Mas, acesa pelo que descobri naquele livro, uma chama despertou dentro
de mim.
A Escola Industrial mantinha um curso de
pintura. Consegui me inscrever como ouvinte. Era um curso rudimentar onde
a orientadora sugeria quadros de artistas consagrados para que os alunos fizessem
cópias. E, eu as fiz ! Entre outras, dos quadros Almoço na Relva e Olympia,
do Manet e Impressão, nascer do sol, do
Monet. Aliás, esse quadro troquei por um relógio Orient, com uma vizinha.
Naquele final de ano, acredito que
pressionada por sua mãe, ou quem sabe por
percepção própria, Maria Amélia rompeu comigo. Foi um duro golpe na minha auto-estima.
Compensei me
dedicando mais à pintura, até entender que ali, naquela cidade do interior,
não havia perspectiva de um razoável aprendizado.

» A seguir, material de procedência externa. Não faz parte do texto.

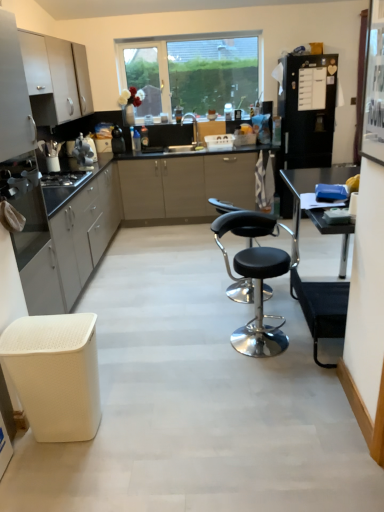 Describe the element at coordinates (248, 229) in the screenshot. I see `black leather stool at center, which is the 2th chair in front-to-back order` at that location.

What do you see at coordinates (75, 244) in the screenshot? This screenshot has width=384, height=512. I see `matte white cabinets at left, which appears as the 4th cabinetry when viewed from the top` at bounding box center [75, 244].

The width and height of the screenshot is (384, 512). In order to click on matte white cabinets at left, arranged as the first cabinetry when ordered from the bottom in this screenshot , I will do tap(75, 244).

In order to click on matte black gas stove at left in this screenshot , I will do `click(65, 178)`.

Where is `white textured stool at lower left`? white textured stool at lower left is located at coordinates (55, 374).

From the image's perspective, is black leather stool at center, which ranks as the first chair in front-to-back order, beneath transparent glass door at upper right?

Yes, from the image's perspective, black leather stool at center, which ranks as the first chair in front-to-back order, is below transparent glass door at upper right.

Would you say black leather stool at center, which ranks as the first chair in front-to-back order, is to the left or to the right of transparent glass door at upper right in the picture?

black leather stool at center, which ranks as the first chair in front-to-back order, is to the left of transparent glass door at upper right.

Would you say black leather stool at center, placed as the second chair when sorted from back to front, is outside transparent glass door at upper right?

Indeed, black leather stool at center, placed as the second chair when sorted from back to front, is completely outside transparent glass door at upper right.

You are a GUI agent. You are given a task and a screenshot of the screen. Output one action in this format:
    pyautogui.click(x=<x>, y=<y>)
    Task: Click on the glass door above the black leather stool at center, placed as the second chair when sorted from back to front (from the image's perspective)
    
    Given the screenshot: What is the action you would take?
    pyautogui.click(x=374, y=86)

Is white textured stool at lower left at the back of matte black gas stove at left?

That's not correct — matte black gas stove at left is not looking away from white textured stool at lower left.

Is point (81, 174) farther from camera compared to point (43, 374)?

Yes, point (81, 174) is farther from viewer.

Is matte black gas stove at left to the left of white textured stool at lower left from the viewer's perspective?

Correct, you'll find matte black gas stove at left to the left of white textured stool at lower left.

Considering the sizes of matte black gas stove at left and white textured stool at lower left in the image, is matte black gas stove at left wider or thinner than white textured stool at lower left?

Considering their sizes, matte black gas stove at left looks broader than white textured stool at lower left.

Is matte black gas stove at left surrounding satin white cabinets at left, which appears as the first cabinetry when viewed from the top?

No.

Considering the positions of objects matte black gas stove at left and satin white cabinets at left, the 4th cabinetry when ordered from bottom to top, in the image provided, who is in front, matte black gas stove at left or satin white cabinets at left, the 4th cabinetry when ordered from bottom to top,?

Positioned in front is matte black gas stove at left.

From a real-world perspective, is matte black gas stove at left physically located above or below satin white cabinets at left, the 4th cabinetry when ordered from bottom to top?

matte black gas stove at left is situated lower than satin white cabinets at left, the 4th cabinetry when ordered from bottom to top, in the real world.

Measure the distance from matte black gas stove at left to satin white cabinets at left, which appears as the first cabinetry when viewed from the top.

matte black gas stove at left is 35.60 inches away from satin white cabinets at left, which appears as the first cabinetry when viewed from the top.

From the image's perspective, relative to black leather stool at center, placed as the second chair when sorted from back to front, is matte white cabinets at left, arranged as the first cabinetry when ordered from the bottom, above or below?

matte white cabinets at left, arranged as the first cabinetry when ordered from the bottom, is above black leather stool at center, placed as the second chair when sorted from back to front.

Considering the sizes of objects matte white cabinets at left, which appears as the 4th cabinetry when viewed from the top, and black leather stool at center, placed as the second chair when sorted from back to front, in the image provided, who is thinner, matte white cabinets at left, which appears as the 4th cabinetry when viewed from the top, or black leather stool at center, placed as the second chair when sorted from back to front,?

Thinner between the two is black leather stool at center, placed as the second chair when sorted from back to front.

Based on the photo, is matte white cabinets at left, arranged as the first cabinetry when ordered from the bottom, to the left of black leather stool at center, which ranks as the first chair in front-to-back order, from the viewer's perspective?

Indeed, matte white cabinets at left, arranged as the first cabinetry when ordered from the bottom, is positioned on the left side of black leather stool at center, which ranks as the first chair in front-to-back order.

What's the angular difference between matte white cabinets at left, arranged as the first cabinetry when ordered from the bottom, and black leather stool at center, which ranks as the first chair in front-to-back order,'s facing directions?

The angular difference between matte white cabinets at left, arranged as the first cabinetry when ordered from the bottom, and black leather stool at center, which ranks as the first chair in front-to-back order, is 89.9 degrees.

Can you tell me how much metallic silver toaster at left and white matte cabinet at upper left, which is counted as the second cabinetry, starting from the bottom, differ in facing direction?

The angular difference between metallic silver toaster at left and white matte cabinet at upper left, which is counted as the second cabinetry, starting from the bottom, is 2.17 degrees.

Does metallic silver toaster at left have a smaller size compared to white matte cabinet at upper left, positioned as the third cabinetry in top-to-bottom order?

Actually, metallic silver toaster at left might be larger than white matte cabinet at upper left, positioned as the third cabinetry in top-to-bottom order.

Does point (43, 232) come in front of point (20, 154)?

That is False.

In the scene shown: Is metallic silver toaster at left far from white matte cabinet at upper left, positioned as the third cabinetry in top-to-bottom order?

metallic silver toaster at left is actually quite close to white matte cabinet at upper left, positioned as the third cabinetry in top-to-bottom order.

Is satin white cabinets at left, which appears as the first cabinetry when viewed from the top, next to black leather stool at center, placed as the second chair when sorted from back to front, and touching it?

They are not placed beside each other.

Which object is positioned more to the left, satin white cabinets at left, which appears as the first cabinetry when viewed from the top, or black leather stool at center, which ranks as the first chair in front-to-back order?

Positioned to the left is satin white cabinets at left, which appears as the first cabinetry when viewed from the top.

In the image, is satin white cabinets at left, the 4th cabinetry when ordered from bottom to top, positioned in front of or behind black leather stool at center, placed as the second chair when sorted from back to front?

satin white cabinets at left, the 4th cabinetry when ordered from bottom to top, is behind black leather stool at center, placed as the second chair when sorted from back to front.

Is matte white cabinets at left, which appears as the 4th cabinetry when viewed from the top, positioned beyond the bounds of matte black gas stove at left?

That's correct, matte white cabinets at left, which appears as the 4th cabinetry when viewed from the top, is outside of matte black gas stove at left.

Which is more to the left, matte white cabinets at left, arranged as the first cabinetry when ordered from the bottom, or matte black gas stove at left?

Positioned to the left is matte black gas stove at left.

Does matte white cabinets at left, which appears as the 4th cabinetry when viewed from the top, turn towards matte black gas stove at left?

No, matte white cabinets at left, which appears as the 4th cabinetry when viewed from the top, does not turn towards matte black gas stove at left.

Locate an element on the screen. glass door on the right of the black leather stool at center, placed as the second chair when sorted from back to front is located at coordinates (374, 86).

Find the location of `gas stove on the left side of white textured stool at lower left`. gas stove on the left side of white textured stool at lower left is located at coordinates coord(65,178).

From the image, which object appears to be farther from matte white cabinets at left, which appears as the 4th cabinetry when viewed from the top, transparent glass door at upper right or satin white cabinets at left, the 4th cabinetry when ordered from bottom to top?

transparent glass door at upper right.

Which object lies further to the anchor point black leather stool at center, which ranks as the first chair in front-to-back order, metallic silver toaster at left or clear glass window at upper center?

clear glass window at upper center is further to black leather stool at center, which ranks as the first chair in front-to-back order.

From the image, which object appears to be farther from transparent glass door at upper right, black matte refrigerator at right, positioned as the second appliance in left-to-right order, or metallic silver toaster at left?

Based on the image, black matte refrigerator at right, positioned as the second appliance in left-to-right order, appears to be further to transparent glass door at upper right.

Which object lies nearer to the anchor point black matte refrigerator at right, which is counted as the first appliance, starting from the right, white matte cabinet at upper left, the 2th cabinetry from the top, or transparent glass door at upper right?

The object closer to black matte refrigerator at right, which is counted as the first appliance, starting from the right, is white matte cabinet at upper left, the 2th cabinetry from the top.

Looking at the image, which one is located closer to transparent glass door at upper right, matte black gas stove at left or satin white cabinets at left, the 4th cabinetry when ordered from bottom to top?

The object closer to transparent glass door at upper right is matte black gas stove at left.

When comparing their distances from white matte cabinet at upper left, the third cabinetry from the bottom, does satin white cabinets at left, the 4th cabinetry when ordered from bottom to top, or black matte refrigerator at right, which is counted as the first appliance, starting from the right, seem further?

The object further to white matte cabinet at upper left, the third cabinetry from the bottom, is black matte refrigerator at right, which is counted as the first appliance, starting from the right.

Considering their positions, is white matte cabinet at upper left, which is counted as the second cabinetry, starting from the bottom, positioned further to black leather stool at center, which is the 2th chair in front-to-back order, than transparent glass door at upper right?

white matte cabinet at upper left, which is counted as the second cabinetry, starting from the bottom, is positioned further to the anchor black leather stool at center, which is the 2th chair in front-to-back order.

Based on their spatial positions, is black leather stool at center, which ranks as the first chair in front-to-back order, or white matte cabinet at upper left, which is counted as the second cabinetry, starting from the bottom, further from matte white cabinets at left, arranged as the first cabinetry when ordered from the bottom?

The object further to matte white cabinets at left, arranged as the first cabinetry when ordered from the bottom, is black leather stool at center, which ranks as the first chair in front-to-back order.

Locate an element on the screen. The height and width of the screenshot is (512, 384). cabinetry between white matte cabinet at upper left, the 2th cabinetry from the top, and satin silver toaster at left, arranged as the first appliance when viewed from the front, in the front-back direction is located at coordinates tap(56, 78).

This screenshot has height=512, width=384. In order to click on chair positioned between black leather stool at center, which ranks as the first chair in front-to-back order, and satin silver toaster at left, marked as the 2th appliance in a back-to-front arrangement, from near to far in this screenshot , I will do `click(248, 229)`.

I want to click on bar stool situated between matte white cabinets at left, which appears as the 4th cabinetry when viewed from the top, and black leather stool at center, which is the 2th chair in front-to-back order, from left to right, so click(x=55, y=374).

This screenshot has width=384, height=512. In order to click on gas stove between satin white cabinets at left, the 4th cabinetry when ordered from bottom to top, and white textured stool at lower left, in the vertical direction in this screenshot , I will do `click(65, 178)`. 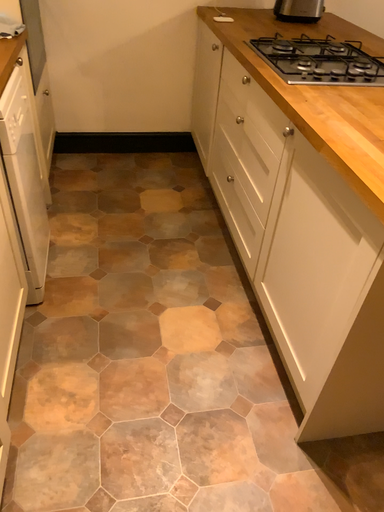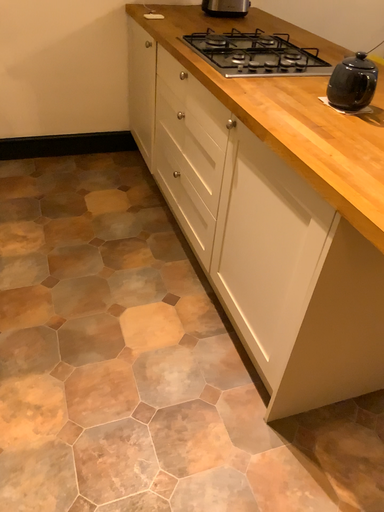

Iniciava-se o ano de 1964 e me mandei para
São Paulo. Fui aceito na Escola de Belas Artes, que funcionava no prédio da
Pinacoteca. E, foi aí, na Pinacoteca, onde conheci Almeida Junior e, pela
segunda vez, fui arrebatado pela pintura. Diante da força daqueles caipiras,
retratados na mais pura espontaneidade,
vigor e altivez, eu pirei. As pinturas de Almeida Junior atingiram em cheio
meus instintos atávicos. Talvez tenha sido o instante em que me descobri
caipira.
Mas, se por um lado me sentia estasiado,
dois meses de aula de pintura me sinalizaram que eu não seria nada além de um
pintor inexpressivo.
Voltava a me sentir como um cão despencado de um caminhão
de mudança.
Dias depois, como todas as manhãs, desci do ônibus “Vila Mariana/Largo Gal. Osório” no ponto próximo à Estação Júlio
Prestes, tomei o rumo da Escola de Belas Artes, onde, obrigatoriamente, passava
na frente do DOPS.
Mas,
nesse dia, uma inquietação me apossou. O trajeto estava apinhado de soldados do
exército fortemente armados e o prédio, que logo depois viria a se tornar um
dos símbolos da repressão do regime militar, isolado por barricadas e cercas de
arame farpado.
Passada
a apreensão, vi-me atraído pela estética sinistra daquelas manobras em meio à
neblina, que criava uma ambientação de cena de filme europeu.
Sem
me dar conta de eventuais perigos foi ficando por ali. Fascinado e alheio aos
gritos e advertências dos soldados, meus olhos, como lentes de uma câmera,
registravam os acontecimentos. Minha cabeça funcionava a mil e passou a
executar uma edição instantânea: do plano geral daquela movimentação de guerra,
tendo como fundo a Estação da Luz, um corte para as lagartas do tanque que
passou veloz. Depois para a postura sisuda do soldado que segurava
acintosamente um fuzil. Registrei a expressão resignada do catador de papel
impedido de seguir com seu carrinho entulhado de sucata, tendo ao lado o seu
cão fiel que olhava assustado aquela balburdia que quebrava a rotina do dia. Em
seguida, os gestos prepotentes do sargento que obrigava as pessoas a contornar
a praça. Na esquina, o olhar perdido do trabalhador que pitava seu palheiro e
espiava, sem nada entender. O gesto assustado da dona de casa, que deixou
apressada a padaria rumo a casa, com o pão e o leite para o café da manhã.
Enfim,
estava excitado e atento a tudo o que fosse possível registrar.
Não
fui à aula naquele dia, como não mais iria. Permaneci no centro de São Paulo e
perambulei diversas vezes entre as praças da República e a da Sé, em busca de
notícias e acontecimentos.
Essa
experiência e o desejo de estar registrando – na memória – esses fatos
históricos me trouxeram uma luz. Percebi que, como os pintores, eu queria ser
um contador de histórias, mas minha linguagem era outra, não a pintura. Entendi
que o meu jeito de contar histórias imprescindia do movimento e da dramaturgia.
Descobri que o meu meio de expressão era o cinema.